— Exercise requirements —
Pull out every line in the data that has the string "this" in it.

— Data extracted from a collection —
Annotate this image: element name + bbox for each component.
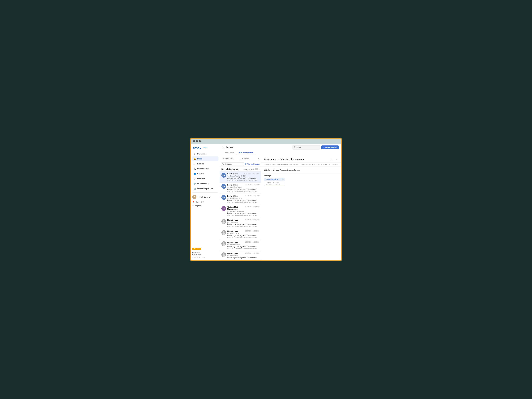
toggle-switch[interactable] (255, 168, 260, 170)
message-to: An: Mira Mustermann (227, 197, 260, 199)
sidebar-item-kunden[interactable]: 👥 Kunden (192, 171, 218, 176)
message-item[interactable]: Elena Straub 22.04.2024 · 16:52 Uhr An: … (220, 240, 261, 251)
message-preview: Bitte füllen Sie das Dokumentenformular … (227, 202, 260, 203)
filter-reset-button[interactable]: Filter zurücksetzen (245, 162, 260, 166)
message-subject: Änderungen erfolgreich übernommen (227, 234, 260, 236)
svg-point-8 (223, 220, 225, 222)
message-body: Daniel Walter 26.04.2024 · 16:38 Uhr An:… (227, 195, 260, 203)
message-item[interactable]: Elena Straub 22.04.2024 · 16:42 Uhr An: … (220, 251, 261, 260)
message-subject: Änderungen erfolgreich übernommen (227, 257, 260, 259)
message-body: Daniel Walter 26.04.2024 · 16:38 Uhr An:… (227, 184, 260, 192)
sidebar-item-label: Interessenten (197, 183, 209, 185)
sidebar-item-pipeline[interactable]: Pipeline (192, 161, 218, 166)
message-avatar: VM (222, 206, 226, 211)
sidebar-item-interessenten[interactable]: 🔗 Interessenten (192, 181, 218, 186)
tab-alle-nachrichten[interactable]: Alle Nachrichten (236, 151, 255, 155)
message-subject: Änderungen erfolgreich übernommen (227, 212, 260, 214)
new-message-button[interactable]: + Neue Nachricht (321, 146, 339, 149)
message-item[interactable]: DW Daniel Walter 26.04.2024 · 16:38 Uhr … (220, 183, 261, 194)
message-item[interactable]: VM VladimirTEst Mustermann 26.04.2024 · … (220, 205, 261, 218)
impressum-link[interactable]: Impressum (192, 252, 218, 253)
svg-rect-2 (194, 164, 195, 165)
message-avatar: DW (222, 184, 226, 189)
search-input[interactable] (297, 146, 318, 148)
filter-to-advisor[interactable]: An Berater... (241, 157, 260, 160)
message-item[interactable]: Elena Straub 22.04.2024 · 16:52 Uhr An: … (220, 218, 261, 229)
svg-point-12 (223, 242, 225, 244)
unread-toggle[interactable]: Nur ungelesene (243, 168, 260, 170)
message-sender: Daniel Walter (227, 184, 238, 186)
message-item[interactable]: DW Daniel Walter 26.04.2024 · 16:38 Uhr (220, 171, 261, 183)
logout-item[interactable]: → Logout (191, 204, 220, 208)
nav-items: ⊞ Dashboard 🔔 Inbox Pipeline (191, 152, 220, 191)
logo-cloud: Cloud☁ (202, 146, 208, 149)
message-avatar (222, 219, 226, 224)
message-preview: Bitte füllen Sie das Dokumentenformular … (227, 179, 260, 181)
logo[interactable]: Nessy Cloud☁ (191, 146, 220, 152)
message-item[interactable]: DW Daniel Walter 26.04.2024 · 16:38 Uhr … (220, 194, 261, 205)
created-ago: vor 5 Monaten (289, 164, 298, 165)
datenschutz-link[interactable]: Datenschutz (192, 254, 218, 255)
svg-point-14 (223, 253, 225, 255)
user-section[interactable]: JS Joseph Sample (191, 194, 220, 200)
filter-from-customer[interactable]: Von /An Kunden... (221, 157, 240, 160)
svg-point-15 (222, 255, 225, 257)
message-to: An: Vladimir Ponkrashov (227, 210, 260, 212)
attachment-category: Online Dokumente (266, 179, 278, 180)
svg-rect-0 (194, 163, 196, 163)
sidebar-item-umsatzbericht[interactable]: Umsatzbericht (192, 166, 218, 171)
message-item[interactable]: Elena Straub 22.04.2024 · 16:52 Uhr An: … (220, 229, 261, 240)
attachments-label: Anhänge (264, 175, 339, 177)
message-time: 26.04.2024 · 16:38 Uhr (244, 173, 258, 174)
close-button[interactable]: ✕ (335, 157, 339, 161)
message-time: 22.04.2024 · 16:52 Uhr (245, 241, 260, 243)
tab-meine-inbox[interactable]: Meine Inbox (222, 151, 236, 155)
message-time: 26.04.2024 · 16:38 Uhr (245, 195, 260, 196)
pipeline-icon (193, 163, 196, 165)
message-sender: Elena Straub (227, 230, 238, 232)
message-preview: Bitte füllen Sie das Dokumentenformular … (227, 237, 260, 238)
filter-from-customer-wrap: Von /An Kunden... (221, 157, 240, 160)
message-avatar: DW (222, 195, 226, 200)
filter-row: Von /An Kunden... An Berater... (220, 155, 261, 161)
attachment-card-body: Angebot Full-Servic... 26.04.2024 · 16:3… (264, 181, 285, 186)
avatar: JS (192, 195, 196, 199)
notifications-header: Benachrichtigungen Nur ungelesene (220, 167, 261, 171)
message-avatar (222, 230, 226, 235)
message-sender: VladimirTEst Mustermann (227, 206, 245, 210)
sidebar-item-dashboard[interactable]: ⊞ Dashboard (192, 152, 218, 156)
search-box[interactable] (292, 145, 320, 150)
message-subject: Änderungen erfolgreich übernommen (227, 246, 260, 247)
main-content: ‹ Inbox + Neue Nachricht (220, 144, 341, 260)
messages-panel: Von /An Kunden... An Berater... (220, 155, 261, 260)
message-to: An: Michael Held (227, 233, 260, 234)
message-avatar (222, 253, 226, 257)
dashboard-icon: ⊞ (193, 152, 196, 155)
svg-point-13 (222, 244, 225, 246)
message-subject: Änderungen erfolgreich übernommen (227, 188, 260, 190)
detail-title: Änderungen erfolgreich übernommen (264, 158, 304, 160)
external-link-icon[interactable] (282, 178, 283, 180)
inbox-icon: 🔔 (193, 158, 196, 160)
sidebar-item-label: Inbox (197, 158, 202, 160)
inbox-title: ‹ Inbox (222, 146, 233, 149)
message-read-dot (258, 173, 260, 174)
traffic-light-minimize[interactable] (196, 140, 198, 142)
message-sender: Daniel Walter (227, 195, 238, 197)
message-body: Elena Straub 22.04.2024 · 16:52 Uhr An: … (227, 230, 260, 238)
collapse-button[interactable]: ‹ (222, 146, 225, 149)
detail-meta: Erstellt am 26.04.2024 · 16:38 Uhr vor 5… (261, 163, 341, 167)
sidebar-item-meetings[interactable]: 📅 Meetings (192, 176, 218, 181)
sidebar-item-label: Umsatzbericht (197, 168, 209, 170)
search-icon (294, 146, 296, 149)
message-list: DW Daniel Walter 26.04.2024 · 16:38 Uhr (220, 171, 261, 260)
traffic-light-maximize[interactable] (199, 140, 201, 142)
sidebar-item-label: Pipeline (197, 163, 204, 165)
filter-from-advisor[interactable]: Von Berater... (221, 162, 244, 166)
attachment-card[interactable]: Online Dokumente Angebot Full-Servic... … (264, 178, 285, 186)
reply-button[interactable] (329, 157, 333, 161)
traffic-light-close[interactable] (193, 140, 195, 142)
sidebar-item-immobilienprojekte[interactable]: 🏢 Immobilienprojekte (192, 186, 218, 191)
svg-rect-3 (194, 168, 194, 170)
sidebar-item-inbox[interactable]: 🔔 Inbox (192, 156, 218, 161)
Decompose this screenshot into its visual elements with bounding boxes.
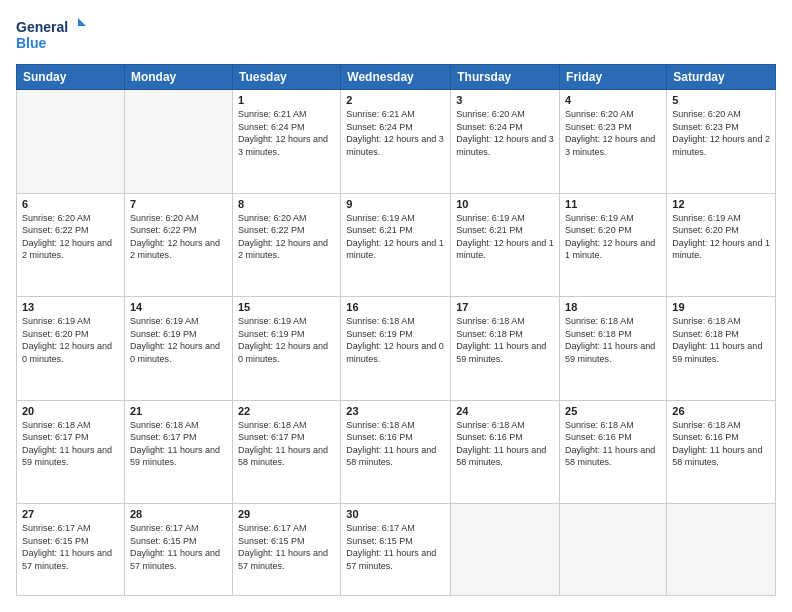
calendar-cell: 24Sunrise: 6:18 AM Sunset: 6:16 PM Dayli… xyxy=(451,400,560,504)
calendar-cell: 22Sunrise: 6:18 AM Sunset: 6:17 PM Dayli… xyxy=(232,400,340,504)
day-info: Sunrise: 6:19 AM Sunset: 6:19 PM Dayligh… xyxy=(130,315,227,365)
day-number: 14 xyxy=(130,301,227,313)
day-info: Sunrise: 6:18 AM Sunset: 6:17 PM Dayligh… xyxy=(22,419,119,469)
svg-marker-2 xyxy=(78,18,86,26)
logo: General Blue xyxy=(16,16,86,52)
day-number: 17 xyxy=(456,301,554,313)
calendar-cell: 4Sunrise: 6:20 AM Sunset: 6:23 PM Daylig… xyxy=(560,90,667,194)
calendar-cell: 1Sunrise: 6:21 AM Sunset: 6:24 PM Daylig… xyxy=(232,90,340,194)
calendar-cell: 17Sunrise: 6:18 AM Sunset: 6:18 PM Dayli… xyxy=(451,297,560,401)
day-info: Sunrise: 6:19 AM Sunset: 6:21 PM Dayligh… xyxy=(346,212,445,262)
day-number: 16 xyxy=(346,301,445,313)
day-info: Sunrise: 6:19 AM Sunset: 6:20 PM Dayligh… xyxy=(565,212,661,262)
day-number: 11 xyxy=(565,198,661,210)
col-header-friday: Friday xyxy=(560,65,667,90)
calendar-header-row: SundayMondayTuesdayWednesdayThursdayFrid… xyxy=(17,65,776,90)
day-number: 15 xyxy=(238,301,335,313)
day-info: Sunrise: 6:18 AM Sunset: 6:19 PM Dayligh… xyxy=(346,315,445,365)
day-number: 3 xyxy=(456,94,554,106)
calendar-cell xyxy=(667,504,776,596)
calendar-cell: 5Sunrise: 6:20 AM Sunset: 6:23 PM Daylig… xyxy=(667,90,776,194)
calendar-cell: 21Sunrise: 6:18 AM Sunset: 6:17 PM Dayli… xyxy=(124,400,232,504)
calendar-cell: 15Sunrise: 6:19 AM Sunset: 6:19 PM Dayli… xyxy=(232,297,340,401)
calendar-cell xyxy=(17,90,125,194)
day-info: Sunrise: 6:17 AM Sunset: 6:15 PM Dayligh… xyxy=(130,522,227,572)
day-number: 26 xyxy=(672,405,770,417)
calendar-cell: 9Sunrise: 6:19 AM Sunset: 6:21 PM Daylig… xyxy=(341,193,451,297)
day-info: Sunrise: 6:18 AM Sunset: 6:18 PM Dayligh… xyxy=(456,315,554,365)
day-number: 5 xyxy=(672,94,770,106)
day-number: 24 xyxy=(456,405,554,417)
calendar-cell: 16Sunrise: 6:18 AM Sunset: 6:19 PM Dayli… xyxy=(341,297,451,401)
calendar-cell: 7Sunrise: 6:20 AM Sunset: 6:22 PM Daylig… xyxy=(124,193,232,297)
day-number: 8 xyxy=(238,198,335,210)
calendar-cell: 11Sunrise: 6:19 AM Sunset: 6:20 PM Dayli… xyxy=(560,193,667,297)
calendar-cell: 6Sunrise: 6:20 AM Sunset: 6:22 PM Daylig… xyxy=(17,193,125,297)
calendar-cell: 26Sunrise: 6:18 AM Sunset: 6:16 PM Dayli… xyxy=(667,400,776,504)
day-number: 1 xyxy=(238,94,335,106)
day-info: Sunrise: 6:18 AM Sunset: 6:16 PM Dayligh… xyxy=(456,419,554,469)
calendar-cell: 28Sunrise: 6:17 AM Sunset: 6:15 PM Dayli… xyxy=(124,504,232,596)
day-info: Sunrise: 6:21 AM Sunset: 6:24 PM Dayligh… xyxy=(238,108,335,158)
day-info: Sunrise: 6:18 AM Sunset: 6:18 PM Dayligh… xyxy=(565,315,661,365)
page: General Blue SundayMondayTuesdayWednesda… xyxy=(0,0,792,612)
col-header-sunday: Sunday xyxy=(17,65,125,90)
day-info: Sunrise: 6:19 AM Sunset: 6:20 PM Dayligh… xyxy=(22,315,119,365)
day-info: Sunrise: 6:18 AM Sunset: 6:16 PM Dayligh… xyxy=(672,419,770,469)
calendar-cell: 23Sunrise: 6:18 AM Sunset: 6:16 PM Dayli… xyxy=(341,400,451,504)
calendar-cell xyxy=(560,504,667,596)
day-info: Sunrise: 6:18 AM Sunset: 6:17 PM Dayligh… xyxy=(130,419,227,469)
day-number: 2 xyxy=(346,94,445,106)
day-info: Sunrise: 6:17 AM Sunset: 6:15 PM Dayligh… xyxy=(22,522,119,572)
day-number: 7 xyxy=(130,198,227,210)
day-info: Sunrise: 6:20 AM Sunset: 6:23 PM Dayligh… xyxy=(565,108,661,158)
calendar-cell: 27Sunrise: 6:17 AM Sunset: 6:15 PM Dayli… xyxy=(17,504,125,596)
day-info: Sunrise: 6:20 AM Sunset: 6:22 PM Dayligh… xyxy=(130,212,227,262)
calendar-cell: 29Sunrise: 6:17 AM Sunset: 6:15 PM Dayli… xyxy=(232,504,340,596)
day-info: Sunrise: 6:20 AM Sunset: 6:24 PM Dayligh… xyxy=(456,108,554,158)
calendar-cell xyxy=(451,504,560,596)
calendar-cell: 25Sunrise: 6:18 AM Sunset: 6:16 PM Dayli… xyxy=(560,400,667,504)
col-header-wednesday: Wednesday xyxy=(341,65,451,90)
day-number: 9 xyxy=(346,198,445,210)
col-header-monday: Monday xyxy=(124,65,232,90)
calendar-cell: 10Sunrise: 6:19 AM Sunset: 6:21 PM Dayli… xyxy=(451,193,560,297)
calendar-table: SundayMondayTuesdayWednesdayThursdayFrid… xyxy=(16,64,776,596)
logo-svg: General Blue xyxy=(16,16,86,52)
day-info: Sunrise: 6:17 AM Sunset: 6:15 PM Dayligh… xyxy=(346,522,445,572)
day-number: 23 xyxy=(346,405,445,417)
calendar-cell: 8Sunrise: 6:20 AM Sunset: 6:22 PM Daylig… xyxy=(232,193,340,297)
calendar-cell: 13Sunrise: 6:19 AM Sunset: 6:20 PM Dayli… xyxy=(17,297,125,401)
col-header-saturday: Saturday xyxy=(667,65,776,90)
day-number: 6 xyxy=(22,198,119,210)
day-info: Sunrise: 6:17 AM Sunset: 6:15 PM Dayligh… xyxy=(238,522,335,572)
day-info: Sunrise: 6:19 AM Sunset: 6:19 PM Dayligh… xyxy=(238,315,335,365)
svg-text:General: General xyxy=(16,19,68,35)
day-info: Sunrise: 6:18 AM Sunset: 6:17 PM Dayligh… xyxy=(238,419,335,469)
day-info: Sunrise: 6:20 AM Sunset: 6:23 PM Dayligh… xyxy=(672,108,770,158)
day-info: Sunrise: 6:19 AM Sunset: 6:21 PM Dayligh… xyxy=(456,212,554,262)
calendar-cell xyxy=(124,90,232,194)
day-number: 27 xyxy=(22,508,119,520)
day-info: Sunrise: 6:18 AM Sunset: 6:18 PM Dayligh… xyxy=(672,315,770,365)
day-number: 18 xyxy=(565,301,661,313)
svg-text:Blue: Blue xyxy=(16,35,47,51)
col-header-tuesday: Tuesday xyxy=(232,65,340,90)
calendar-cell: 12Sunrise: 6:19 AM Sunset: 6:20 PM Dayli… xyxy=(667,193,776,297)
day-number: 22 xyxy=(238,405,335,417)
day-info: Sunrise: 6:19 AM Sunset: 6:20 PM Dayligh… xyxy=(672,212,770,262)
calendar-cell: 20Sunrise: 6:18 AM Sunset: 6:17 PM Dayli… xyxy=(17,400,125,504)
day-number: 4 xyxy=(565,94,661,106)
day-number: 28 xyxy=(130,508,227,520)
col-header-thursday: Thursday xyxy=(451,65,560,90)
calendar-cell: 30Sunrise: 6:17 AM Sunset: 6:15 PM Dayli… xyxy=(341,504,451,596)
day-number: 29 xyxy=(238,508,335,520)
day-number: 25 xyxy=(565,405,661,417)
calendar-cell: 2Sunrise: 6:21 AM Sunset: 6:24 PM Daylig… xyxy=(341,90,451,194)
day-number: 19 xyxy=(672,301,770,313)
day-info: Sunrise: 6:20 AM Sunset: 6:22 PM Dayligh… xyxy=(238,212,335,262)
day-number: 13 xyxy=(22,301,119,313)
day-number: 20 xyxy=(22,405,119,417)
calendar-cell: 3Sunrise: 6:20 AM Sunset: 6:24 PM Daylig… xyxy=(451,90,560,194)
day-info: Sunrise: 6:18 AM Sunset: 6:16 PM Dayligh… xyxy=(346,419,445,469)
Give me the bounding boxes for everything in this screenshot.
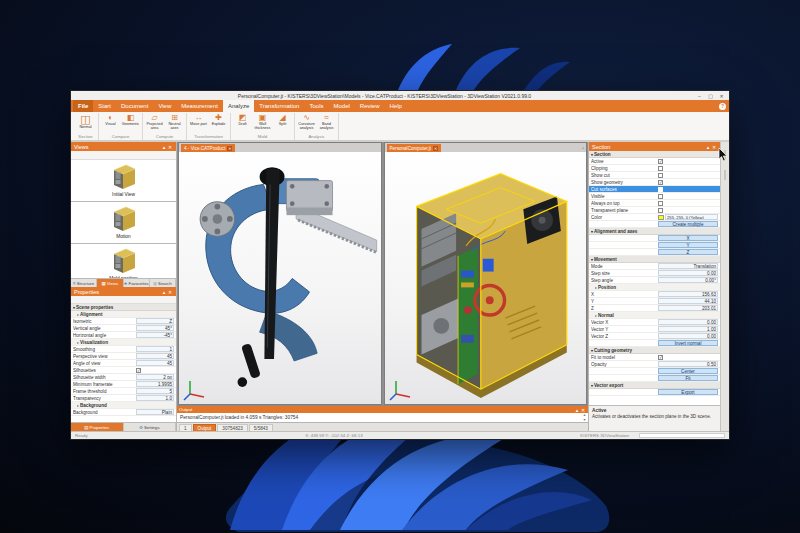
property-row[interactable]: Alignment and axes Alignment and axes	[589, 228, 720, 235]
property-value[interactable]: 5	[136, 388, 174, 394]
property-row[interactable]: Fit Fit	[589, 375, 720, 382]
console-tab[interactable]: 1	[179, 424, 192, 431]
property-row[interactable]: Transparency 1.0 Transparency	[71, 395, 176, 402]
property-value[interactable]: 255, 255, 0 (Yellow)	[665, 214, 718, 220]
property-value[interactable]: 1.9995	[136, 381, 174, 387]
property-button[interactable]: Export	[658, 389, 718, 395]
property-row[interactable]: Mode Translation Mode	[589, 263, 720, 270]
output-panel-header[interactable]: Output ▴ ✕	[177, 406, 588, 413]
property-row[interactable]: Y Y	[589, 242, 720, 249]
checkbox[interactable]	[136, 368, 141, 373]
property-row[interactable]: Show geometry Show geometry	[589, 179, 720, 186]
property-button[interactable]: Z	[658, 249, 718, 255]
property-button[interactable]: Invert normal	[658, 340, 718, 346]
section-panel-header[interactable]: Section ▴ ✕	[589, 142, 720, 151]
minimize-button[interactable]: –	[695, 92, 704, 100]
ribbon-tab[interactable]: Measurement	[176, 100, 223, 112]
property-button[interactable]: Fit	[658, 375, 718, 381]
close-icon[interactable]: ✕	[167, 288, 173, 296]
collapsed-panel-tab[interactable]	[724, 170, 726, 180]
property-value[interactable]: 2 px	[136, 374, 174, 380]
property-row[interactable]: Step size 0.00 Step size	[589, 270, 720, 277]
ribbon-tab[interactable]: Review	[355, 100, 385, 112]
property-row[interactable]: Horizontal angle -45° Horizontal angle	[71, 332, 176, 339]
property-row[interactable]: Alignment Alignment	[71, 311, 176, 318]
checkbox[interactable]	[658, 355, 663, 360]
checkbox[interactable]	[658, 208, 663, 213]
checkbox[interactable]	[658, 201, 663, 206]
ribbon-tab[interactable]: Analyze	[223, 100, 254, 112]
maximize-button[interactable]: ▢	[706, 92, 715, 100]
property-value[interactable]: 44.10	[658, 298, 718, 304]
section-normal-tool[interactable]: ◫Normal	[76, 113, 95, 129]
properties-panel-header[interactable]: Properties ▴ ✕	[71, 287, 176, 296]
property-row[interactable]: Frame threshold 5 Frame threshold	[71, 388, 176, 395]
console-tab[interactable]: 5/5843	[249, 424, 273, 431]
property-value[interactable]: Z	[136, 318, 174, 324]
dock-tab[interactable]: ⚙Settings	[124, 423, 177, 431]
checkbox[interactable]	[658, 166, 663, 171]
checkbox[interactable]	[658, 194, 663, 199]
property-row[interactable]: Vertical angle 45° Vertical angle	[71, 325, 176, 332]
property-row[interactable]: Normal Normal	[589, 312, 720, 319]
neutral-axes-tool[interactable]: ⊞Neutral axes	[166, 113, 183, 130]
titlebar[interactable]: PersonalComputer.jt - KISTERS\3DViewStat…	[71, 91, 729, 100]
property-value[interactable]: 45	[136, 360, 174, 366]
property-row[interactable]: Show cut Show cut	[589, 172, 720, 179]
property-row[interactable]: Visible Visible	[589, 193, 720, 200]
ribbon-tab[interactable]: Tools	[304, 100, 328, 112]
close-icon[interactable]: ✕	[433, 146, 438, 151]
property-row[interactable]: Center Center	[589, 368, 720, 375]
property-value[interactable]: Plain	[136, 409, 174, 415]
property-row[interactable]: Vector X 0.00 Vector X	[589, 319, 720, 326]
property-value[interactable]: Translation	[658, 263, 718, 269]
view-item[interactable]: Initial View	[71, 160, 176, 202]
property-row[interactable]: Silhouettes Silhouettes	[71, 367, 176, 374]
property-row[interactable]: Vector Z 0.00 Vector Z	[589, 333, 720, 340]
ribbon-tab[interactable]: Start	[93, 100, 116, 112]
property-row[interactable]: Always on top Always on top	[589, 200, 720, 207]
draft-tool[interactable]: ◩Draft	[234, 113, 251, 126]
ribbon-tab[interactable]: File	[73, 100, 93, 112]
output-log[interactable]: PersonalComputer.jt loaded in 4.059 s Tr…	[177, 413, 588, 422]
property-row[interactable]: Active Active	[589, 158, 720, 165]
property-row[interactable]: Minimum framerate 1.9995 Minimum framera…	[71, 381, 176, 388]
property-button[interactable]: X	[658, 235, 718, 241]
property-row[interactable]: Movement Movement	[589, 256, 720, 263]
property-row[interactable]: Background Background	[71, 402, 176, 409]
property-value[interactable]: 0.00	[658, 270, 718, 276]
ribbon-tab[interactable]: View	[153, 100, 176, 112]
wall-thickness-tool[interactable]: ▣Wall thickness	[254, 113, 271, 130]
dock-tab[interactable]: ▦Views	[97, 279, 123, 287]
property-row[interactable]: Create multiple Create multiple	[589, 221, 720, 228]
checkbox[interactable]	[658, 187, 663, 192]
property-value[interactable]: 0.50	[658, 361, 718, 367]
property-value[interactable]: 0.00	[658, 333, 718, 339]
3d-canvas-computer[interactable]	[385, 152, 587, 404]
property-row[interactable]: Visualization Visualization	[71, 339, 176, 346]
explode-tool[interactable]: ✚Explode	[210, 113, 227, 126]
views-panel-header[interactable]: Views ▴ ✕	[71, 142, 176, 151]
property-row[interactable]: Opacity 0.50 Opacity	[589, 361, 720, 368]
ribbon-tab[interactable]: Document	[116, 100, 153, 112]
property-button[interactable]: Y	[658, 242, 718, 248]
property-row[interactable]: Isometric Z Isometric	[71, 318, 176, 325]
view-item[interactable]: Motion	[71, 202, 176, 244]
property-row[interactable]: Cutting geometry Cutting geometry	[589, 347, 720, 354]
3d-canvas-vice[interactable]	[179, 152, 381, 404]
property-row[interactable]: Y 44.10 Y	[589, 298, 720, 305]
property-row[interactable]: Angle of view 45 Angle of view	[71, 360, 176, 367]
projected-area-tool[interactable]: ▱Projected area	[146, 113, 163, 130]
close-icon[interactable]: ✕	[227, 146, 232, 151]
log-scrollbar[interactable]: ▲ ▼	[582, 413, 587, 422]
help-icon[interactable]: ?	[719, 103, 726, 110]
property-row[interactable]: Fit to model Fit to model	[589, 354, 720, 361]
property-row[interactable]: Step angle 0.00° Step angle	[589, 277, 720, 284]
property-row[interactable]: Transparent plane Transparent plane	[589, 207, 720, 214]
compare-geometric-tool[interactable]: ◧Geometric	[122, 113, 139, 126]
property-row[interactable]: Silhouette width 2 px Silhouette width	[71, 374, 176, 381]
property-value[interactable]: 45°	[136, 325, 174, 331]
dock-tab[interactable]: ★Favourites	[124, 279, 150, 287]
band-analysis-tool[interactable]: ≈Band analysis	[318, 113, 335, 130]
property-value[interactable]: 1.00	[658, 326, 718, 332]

— Problem solution —
Annotate this image: element name + bbox for each component.
Decompose this screenshot into its visual elements with bounding boxes.
Give me the bounding boxes for everything in this screenshot.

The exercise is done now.